EVIL-DOERS COME TO GRIEF
Madhu' va1mannati balo yava papam na paccati
Yada ca paccati papam atha balo dukkham nigacchati.
As sweet as honey is an evil deed: so thinks the fool so long as it ripens not; but when it ripens, then he comes to grief.
Once, there was a young daughter of a well-known family in Savatthi. Because she was so beautiful, with looks so tender and sweet, like a lotus flower, she was called 'Uppala Vanna'. The fame of her beauty spread far and wide and there were many suitors: princes, rich men and many others. But she decided that it would be better for her to become a bhikkhuni, a female member of the Holy Order.
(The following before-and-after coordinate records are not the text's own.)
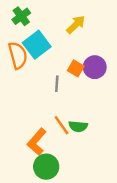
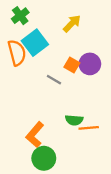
gray line: (57, 84) -> (54, 80), turned -64
orange line: (62, 125) -> (89, 128), moved, turned -60

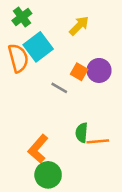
green semicircle: (74, 120) -> (82, 133), turned 90

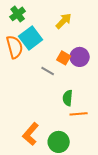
green semicircle: (82, 133) -> (68, 98), moved
orange L-shape: (38, 149) -> (31, 134), moved
green circle: (48, 175) -> (59, 142), moved

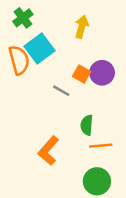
yellow arrow: (64, 21) -> (82, 27), turned -30
orange L-shape: (31, 134) -> (48, 151), moved
green circle: (59, 142) -> (97, 181), moved

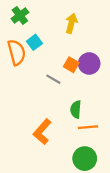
cyan square: (39, 49) -> (34, 42), size x0.6

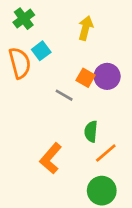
orange line: (88, 127) -> (106, 153), turned -36

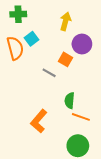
green cross: (24, 19) -> (18, 14), turned 35
purple circle: (107, 76) -> (82, 44), moved
orange line: (106, 153) -> (81, 117), turned 60

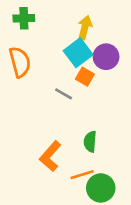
cyan square: (32, 39) -> (78, 53), moved, size x1.5
green semicircle: (70, 101) -> (90, 142), moved
orange line: (81, 117) -> (82, 175), moved, turned -36

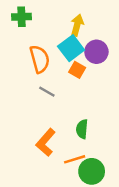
orange semicircle: (20, 62) -> (40, 59), moved
gray line: (64, 94) -> (47, 92), moved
One day, after lighting a lamp, she kept her mind fixed on the flame and meditating on the 'fire kasina' as an object of concentration, she attained Arahanthood.
Sometime later, she moved to the forest and lived in solitude. While she was out on her almsround, Nanda, her cousin, came to her hut and hid himself underneath her couch. Nanda had fallen in love with her before she became a bhikkhuni and now his intention was to take her by force. When Uppala Vanna returned she saw Nanda and said, 'Do not be foolish! Do not harm, do not molest.' But he would not be stopped. After satisfying himself, he left her. For this terrible deed of molesting a holy person, he had to suffer for a long period.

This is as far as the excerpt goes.